Well, it’s been a while but I’m back in the workforce. Private sector not public sector, so I can hold my head up high as one of the minority of the population who supports the fey, workshy, diversity-aware, waste of carbon and water who mainline the significant percentage of my income like some government-sanctioned junkie. In fact, I’m cringing at the prospect of that first salary slip as I’ve already done some cursory research on the taxation rates in the lucky country and it ain’t pleasant reading. Think “the UK Harold Wilson government of the 1970′s” and you’re coming close.
Working for the man is always demeaning but the new employer takes that to a new level, including finger-printing for the security induction and to allow one into the building. Of course, as many security cynics will tell you, with increased security measures often comes a complacency because of them. Back in the old days of photo ID badges, one would show the badge to a human being who would stand a reasonable chance of spotting if you were not of the same gender, racial background or hairstyle of the photo and stop you. Now, the automated system can be bypassed by chopping off my right index finger and placing it on the reader; nobody looks at the passes anymore. In addition, once you’re in the building, everyone leaves their laptops connected and unlocked on the desks overnight because “the building is secure”.
Last night, being a school night, saw Charlie and I trek out to Homebush to the Acer Arena for Leonard Cohen’s concert.

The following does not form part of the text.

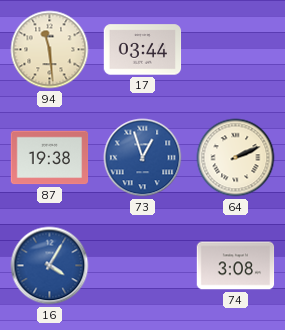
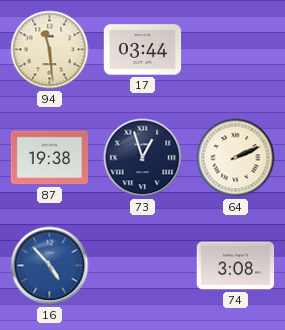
73 dial: blue -> navy
16: 4:05 -> 4:53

I’m well aware that LC is an acquired taste so I won’t plough that furrow. I will comment however, on the incredible uplift in babysitting fees in Sydney from London. Now, I don’t know whether we were on to a good deal or not in Londinium but we’ve never had to pay much more than £10 an hour to get a reasonably-responsible adult to look after our brood in an evening. Here, the going rate is $20 an hour, $25 for two kids. Maybe our kids are different to anyone else’s but they’re in bed and asleep by the time the babysitter arrives so the only task left for them to do is to watch my TV, make an arse-shaped dent in my sofa and sip the half bottle of wine I’ve left for them.
Fucking easy money at $25 an hour, in other words. I may switch professions if “working for the man” annoys me any further.
The New Australian – doing it for the kids. Not to be confused with Gary Glitter.